Remembering John Sladek

Gloom spread through science-fiction circles when US author John Sladek died from an inherited lung disease in March 2000. He was only 62. SF readers knew him for brilliant, funny, surreal novels and stories, mostly published during the 18 years he lived in London. Forteans, sceptics and fringe believers may remember his wittily nonfictional The New Apocrypha: A Guide to Strange Sciences and Occult Beliefs (1973) – deserving a place on the shelf with Martin Gardner's Fads and Fallacies in the Name of Science.

This was inspired by Michael Moorcock, who'd published Sladek in New Worlds magazine and planned to write a book on irrational beliefs. "But he got busy or tired of it," explained Sladek, "and turned the title and some sources (a starter set) over to me. In no time at all I was buried far too deep in it."

Sladek agreed in a 1982 interview that his being a lapsed Catholic might connect with a fondness for patterns, anagrams, ciphers, and generally trying to read meaning into the Logos of the world.
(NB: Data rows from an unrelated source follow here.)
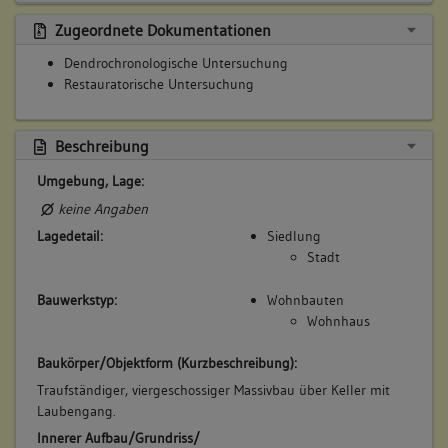
Zugeordnete Dokumentationen
Dendrochronologische Untersuchung
Restauratorische Untersuchung
Beschreibung
Umgebung, Lage:
keine Angaben
Lagedetail:
Siedlung
Stadt
Bauwerkstyp:
Wohnbauten
Wohnhaus
Baukörper/Objektform (Kurzbeschreibung):
Traufständiger, viergeschossiger Massivbau über Keller mit
Laubengang.
Innerer Aufbau/Grundriss/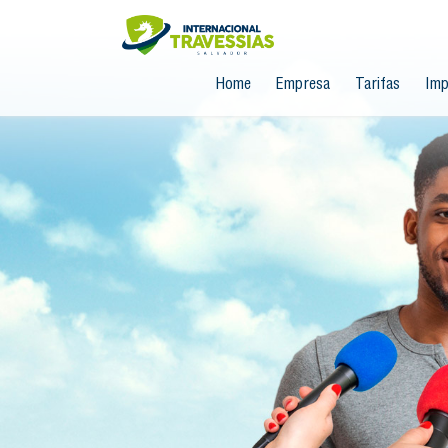
Home
Empresa
Tarifas
Imp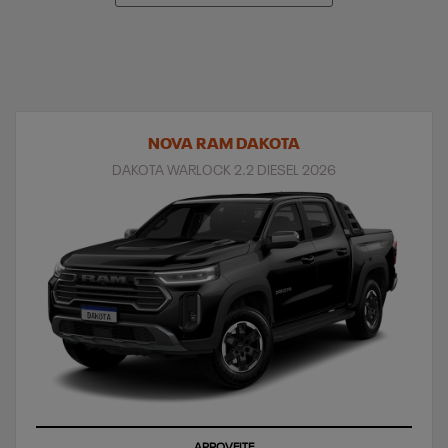
NOVA RAM DAKOTA
DAKOTA WARLOCK 2.2 DIESEL 2026
APROVEITE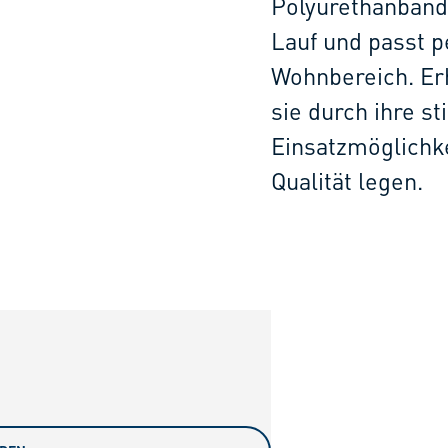
Polyurethanband
Lauf und passt 
Wohnbereich. Erh
sie durch ihre st
Einsatzmöglichkei
Qualität legen.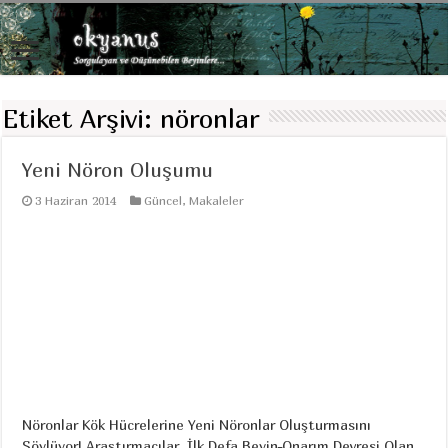
Etiket Arşivi:
nöronlar
Yeni Nöron Oluşumu
3 Haziran 2014
Güncel
,
Makaleler
Nöronlar Kök Hücrelerine Yeni Nöronlar Oluşturmasını
Söylüyor! Araştırmacılar İlk Defa Beyin-Onarım Devresi Olan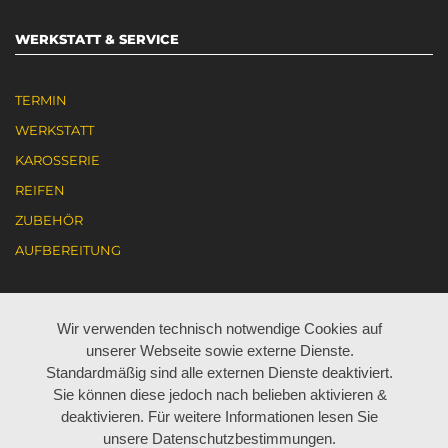
WERKSTATT & SERVICE
TERMIN
WERKSTATT
KAROSSERIE
REIFEN
ZUBEHÖR
AUFBEREITUNG
KARRIERE
Wir verwenden technisch notwendige Cookies auf
unserer Webseite sowie externe Dienste.
AKTUELL JOBANGEBOTE
Standardmäßig sind alle externen Dienste deaktiviert.
Sie können diese jedoch nach belieben aktivieren &
ARBEITEN BEI BÖHM
deaktivieren. Für weitere Informationen lesen Sie
LEHRE BEI BÖHM
unsere Datenschutzbestimmungen.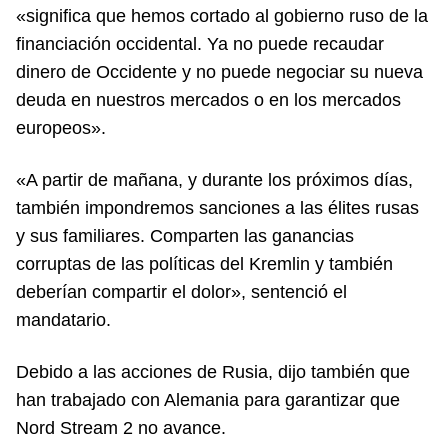
«significa que hemos cortado al gobierno ruso de la
financiación occidental. Ya no puede recaudar
dinero de Occidente y no puede negociar su nueva
deuda en nuestros mercados o en los mercados
europeos».
«A partir de mañana, y durante los próximos días,
también impondremos sanciones a las élites rusas
y sus familiares. Comparten las ganancias
corruptas de las políticas del Kremlin y también
deberían compartir el dolor», sentenció el
mandatario.
Debido a las acciones de Rusia, dijo también que
han trabajado con Alemania para garantizar que
Nord Stream 2 no avance.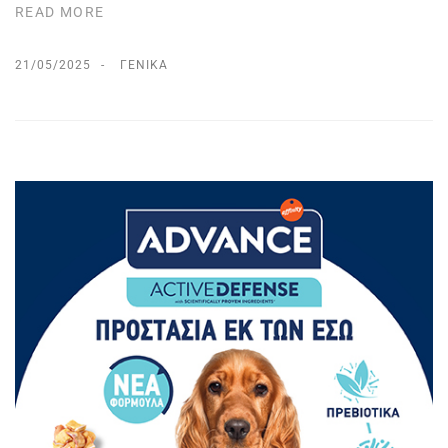
READ MORE
21/05/2025
ΓΕΝΙΚΆ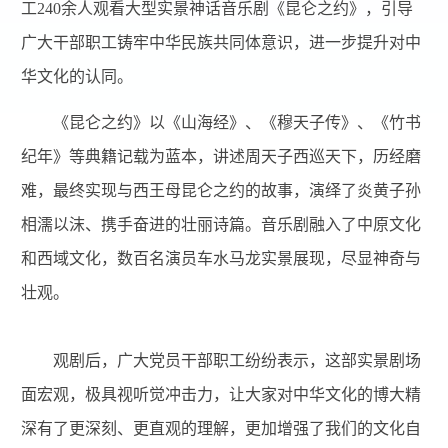
工240余人观看大型实景神话音乐剧《昆仑之约》，引导
广大干部职工铸牢中华民族共同体意识，进一步提升对中
华文化的认同。
《昆仑之约》以《山海经》、《穆天子传》、《竹书
纪年》等典籍记载为蓝本，讲述周天子西巡天下，历经磨
难，最终实现与西王母昆仑之约的故事，演绎了炎黄子孙
相濡以沫、携手奋进的壮丽诗篇。
音乐剧融入了中原文化
和西域文化，数百名演员车水马龙实景展现，尽显神奇与
壮观。
观剧后，广大党员干部职工纷纷表示，这部实景剧场
面宏观，极具视听觉冲击力，让大家对中华文化的博大精
深有了更深刻、更直观的理解，更加增强了我们的文化自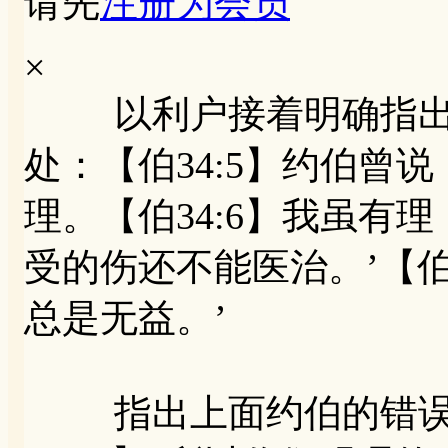
请先
注册为会员
×
以利户接着明确指出约
处：【伯34:5】约伯曾
理。【伯34:6】我虽有
受的伤还不能医治。’【伯
总是无益。’
指出上面约伯的错误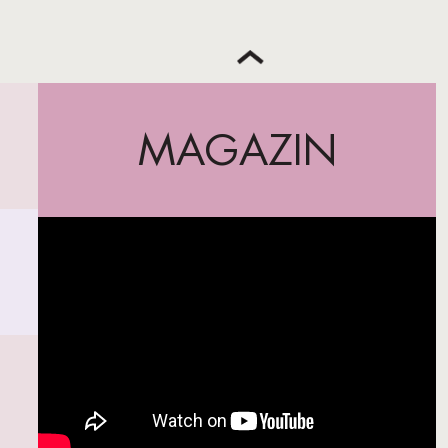
MAGAZIN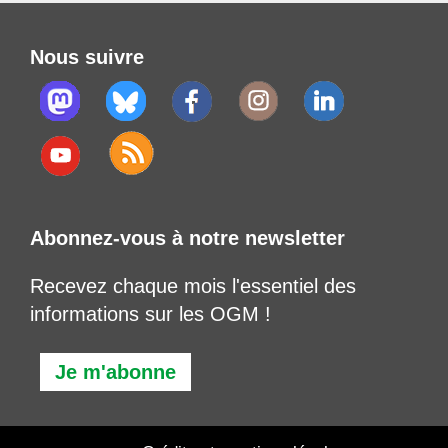
Nous suivre
Abonnez-vous à notre newsletter
Recevez chaque mois l'essentiel des
informations sur les OGM !
Je m'abonne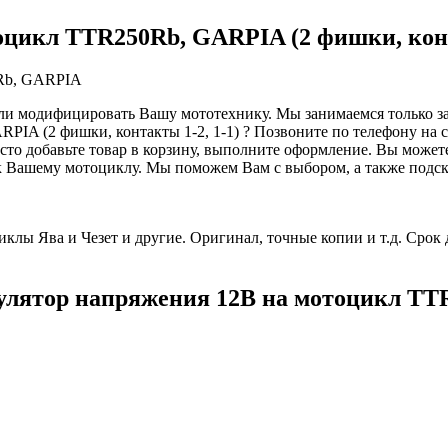
оцикл TTR250Rb, GARPIA (2 фишки, конт
0Rb, GARPIA
 или модифицировать Вашу мототехнику. Мы занимаемся только з
IA (2 фишки, контакты 1-2, 1-1) ? Позвоните по телефону на с
то добавьте товар в корзину, выполните оформление. Вы можете
 к Вашему мотоциклу. Мы поможем Вам с выбором, а также под
клы Ява и Чезет и другие. Оригинал, точные копии и т.д. Срок 
гулятор напряжения 12В на мотоцикл TT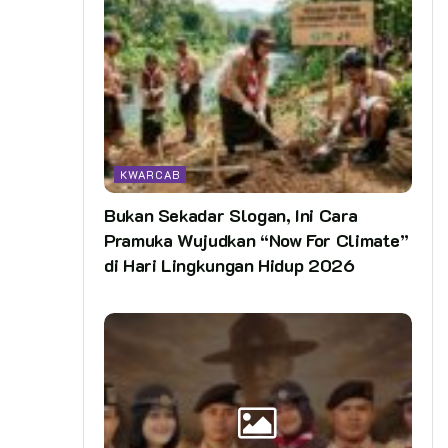
KWARCAB
Bukan Sekadar Slogan, Ini Cara
Pramuka Wujudkan “Now For Climate”
di Hari Lingkungan Hidup 2026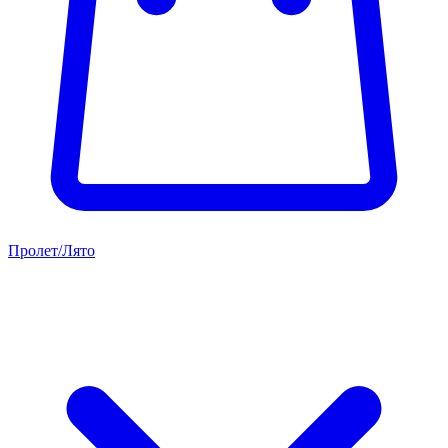
Пролет/Лято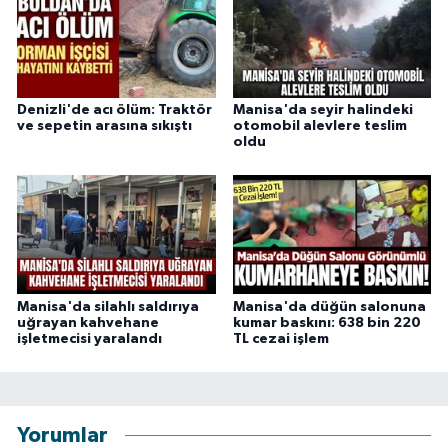
Denizli'de acı ölüm: Traktör
Manisa'da seyir halindeki
ve sepetin arasına sıkıştı
otomobil alevlere teslim
oldu
Manisa'da silahlı saldırıya
Manisa'da düğün salonuna
uğrayan kahvehane
kumar baskını: 638 bin 220
işletmecisi yaralandı
TL cezai işlem
Yorumlar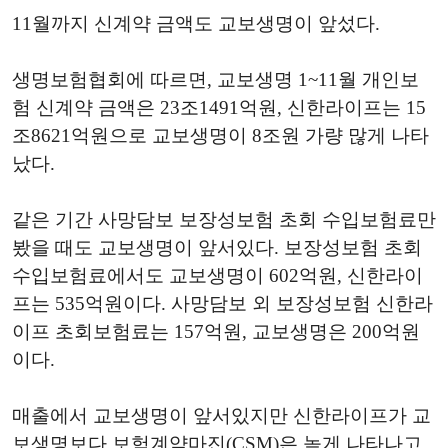
11월까지 신계약 금액도 교보생명이 앞섰다.
생명보험협회에 따르면, 교보생명 1~11월 개인보
험 신계약 금액은 23조1491억원, 신한라이프는 15
조8621억원으로 교보생명이 8조원 가량 많게 나타
났다.
같은 기간 사망담보 보장성보험 초회 수입보험료만
봤을 때도 교보생명이 앞서있다. 보장성보험 초회
수입보험료에서도 교보생명이 602억원, 신한라이
프는 535억원이다. 사망담보 외 보장성보험 신한라
이프 초회보험료는 157억원, 교보생명은 200억원
이다.
매출에서 교보생명이 앞서있지만 신한라이프가 교
보생명보다 보험계약마진(CSM)은 높게 나타나고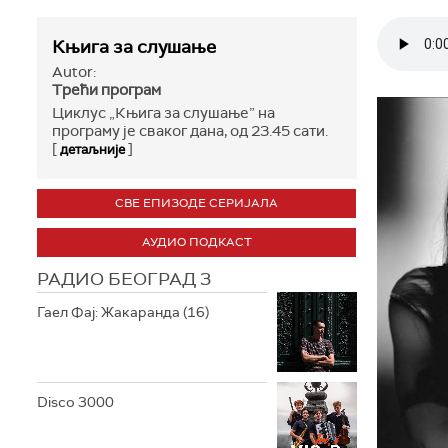
Књига за слушање
Autor:
Трећи програм
Циклус „Књига за слушање” на
програму је сваког дана, од 23.45 сати.
[
]
детаљније
СВЕ ЕПИЗОДЕ СЕРИЈАЛА
АУДИО ПОДКАСТ
РАДИО БЕОГРАД 3
Гаел Фај: Жакаранда (16)
Disco 3000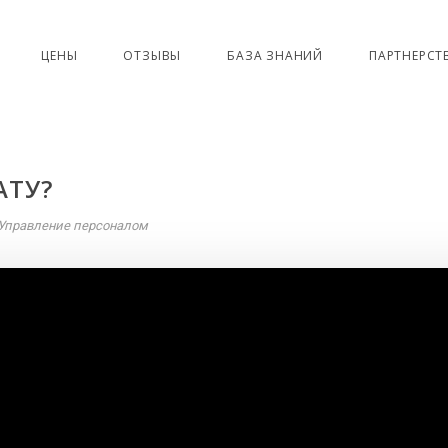
ЦЕНЫ
ОТЗЫВЫ
БАЗА ЗНАНИЙ
ПАРТНЕРСТ
АТУ?
Управление персоналом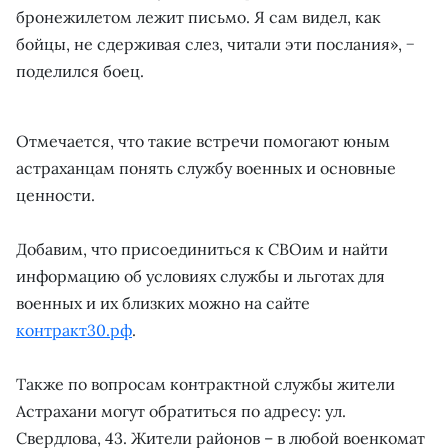
бронежилетом лежит письмо. Я сам видел, как
бойцы, не сдерживая слез, читали эти послания», −
поделился боец.
Отмечается, что такие встречи помогают юным
астраханцам понять службу военных и основные
ценности.
Добавим, что присоединиться к СВОим и найти
информацию об условиях службы и льготах для
военных и их близких можно на сайте
контракт30.рф
.
Также по вопросам контрактной службы жители
Астрахани могут обратиться по адресу: ул.
Свердлова, 43. Жители районов – в любой военкомат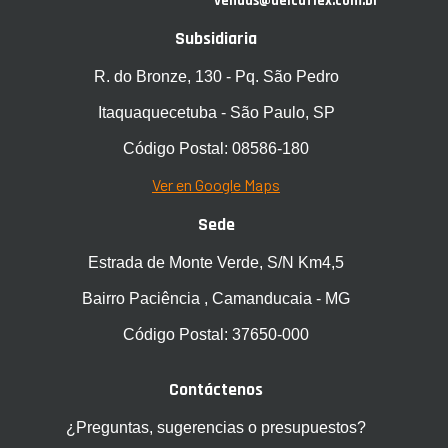
vendas@delcaflex.com.br
Subsidiaria
R. do Bronze, 130 - Pq. São Pedro
Itaquaquecetuba - São Paulo, SP
Código Postal: 08586-180
Ver en Google Maps
Sede
Estrada de Monte Verde, S/N Km4,5
Bairro Paciência , Camanducaia - MG
Código Postal: 37650-000
Contáctenos
¿Preguntas, sugerencias o presupuestos?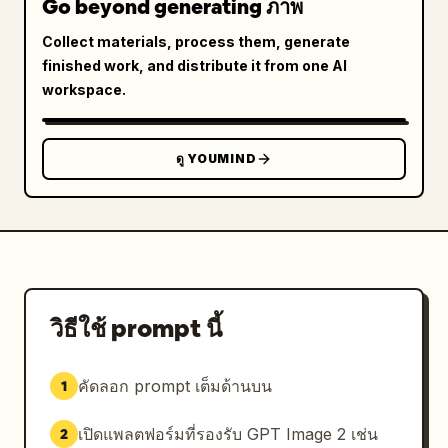
Go beyond generating ภาพ
Collect materials, process them, generate
finished work, and distribute it from one AI
workspace.
ดู YOUMIND
วิธีใช้ prompt นี้
คัดลอก prompt เต็มด้านบน
1
เปิดแพลตฟอร์มที่รองรับ GPT Image 2 เช่น
2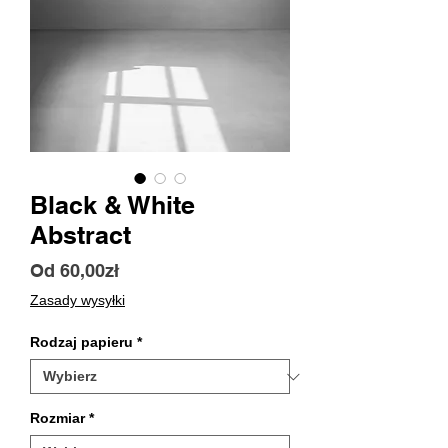
Black & White
Abstract
Cena
Od
60,00zł
Rabatowa
Zasady wysyłki
Rodzaj papieru
*
Rozmiar
*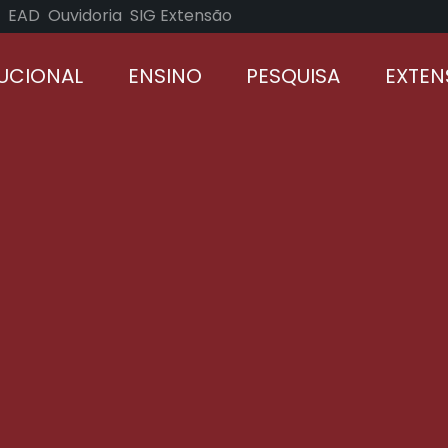
EAD
Ouvidoria
SIG Extensão
TUCIONAL
ENSINO
PESQUISA
EXTE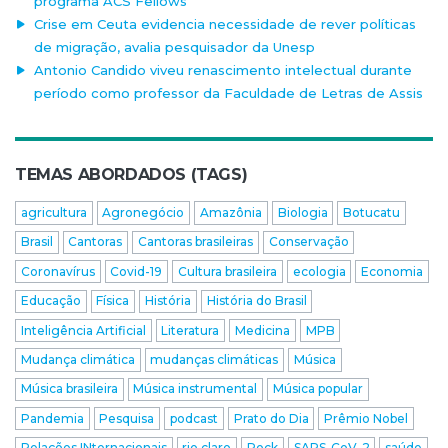
programa ACS Fellows
Crise em Ceuta evidencia necessidade de rever políticas
de migração, avalia pesquisador da Unesp
Antonio Candido viveu renascimento intelectual durante
período como professor da Faculdade de Letras de Assis
TEMAS ABORDADOS (TAGS)
agricultura
Agronegócio
Amazônia
Biologia
Botucatu
Brasil
Cantoras
Cantoras brasileiras
Conservação
Coronavírus
Covid-19
Cultura brasileira
ecologia
Economia
Educação
Física
História
História do Brasil
Inteligência Artificial
Literatura
Medicina
MPB
Mudança climática
mudanças climáticas
Música
Música brasileira
Música instrumental
Música popular
Pandemia
Pesquisa
podcast
Prato do Dia
Prêmio Nobel
Relações INternacionais
rio claro
Rock
SARS-CoV-2
saúde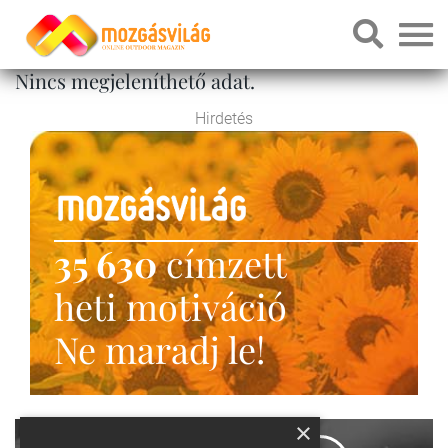
Nincs megjeleníthető adat.
Hirdetés
35 630
címzett
heti motiváció
Ne maradj le!
×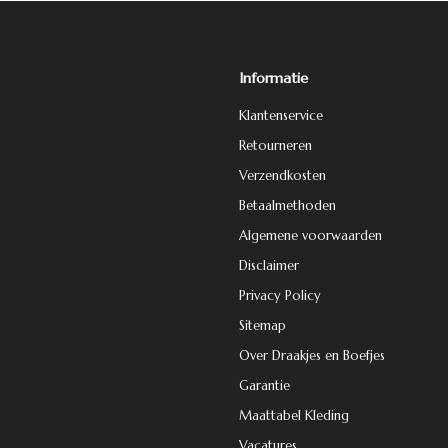
Informatie
Klantenservice
Retourneren
Verzendkosten
Betaalmethoden
Algemene voorwaarden
Disclaimer
Privacy Policy
Sitemap
Over Draakjes en Boefjes
Garantie
Maattabel Kleding
Vacatures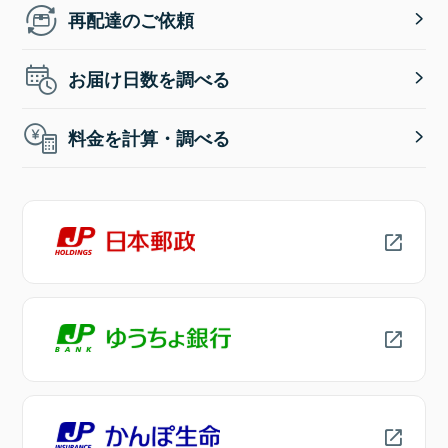
再配達のご依頼
お届け日数を調べる
料金を計算・調べる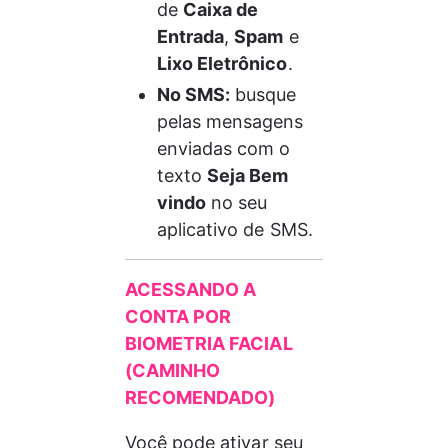
de 
Caixa de 
Entrada
, 
Spam
 e 
Lixo Eletrônico
.
No SMS:
 busque 
pelas mensagens 
enviadas com o 
texto 
Seja Bem 
vindo
 no seu 
aplicativo 
de SMS.
ACESSANDO A 
CONTA POR 
BIOMETRIA FACIAL 
(CAMINHO 
RECOMENDADO)
Você pode ativar seu 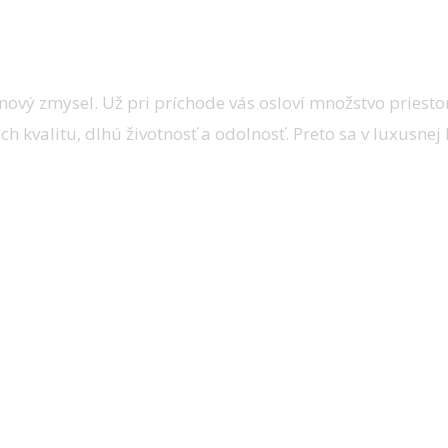
ašej plnej spokojnosti?
nový zmysel. Už pri príchode vás osloví množstvo priesto
ich kvalitu, dlhú životnosť a odolnosť. Preto sa v luxusn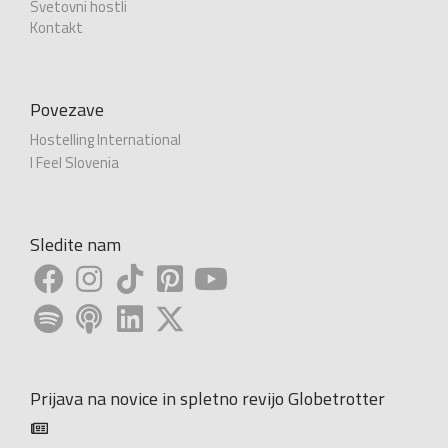
Svetovni hostli
Kontakt
Povezave
Hostelling International
I Feel Slovenia
Sledite nam
Prijava na novice in spletno revijo Globetrotter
His perversely titled novel The Müller-Fokker Effect has a hilarious subplot about US conspiracy theorists who unpick the digits of pi as a substitution cipher: "the key to the whole cummunisk conspiracy!" Sladek researched The New Apocrypha in hope of gold nuggets lurking in the dross of irrationalism. Without luck:

"I especially hoped parapsychology would turn up something, because much of it looked like good science being done by good scientists. But all I found were murky experiments, self-deception and fraud." Ultimately he couldn't resist poking cruel fun at just about every topic examined. "The sources, with their impenetrable prose and lack of humour, didn't make it any easier. In reaction, I probably was more sarcastic to some of them than I needed to be."

One strong objection came from (who else?) the Scientologists. Sladek had quoted a magazine article without knowing they'd successfully sued for libel over it. "So in lieu of damages, they got to alter the section on Scientology in the British paperback edition – much in the way vets alter tomcats." Responses to The New Apocrypha tended to mix approval and anguish, agreeing that most targets were indeed junk science, with one exception (different every time) to which Sladek was being terribly unfair....

He was perpetually fascinated by unorthodoxy and the occult, reacting against their perceived failures like an atheist who's angry with God for not existing. (Once he wrote an atheist tract for teenagers, titled "Bill Gets Hep to God!".) His detective novel Black Aura relishes the tatty trappings of Spiritualism – the murder victim dies while demonstrating levitation outside a high window – but, while debunking seance phenomena, shows sympathy for those who need to believe.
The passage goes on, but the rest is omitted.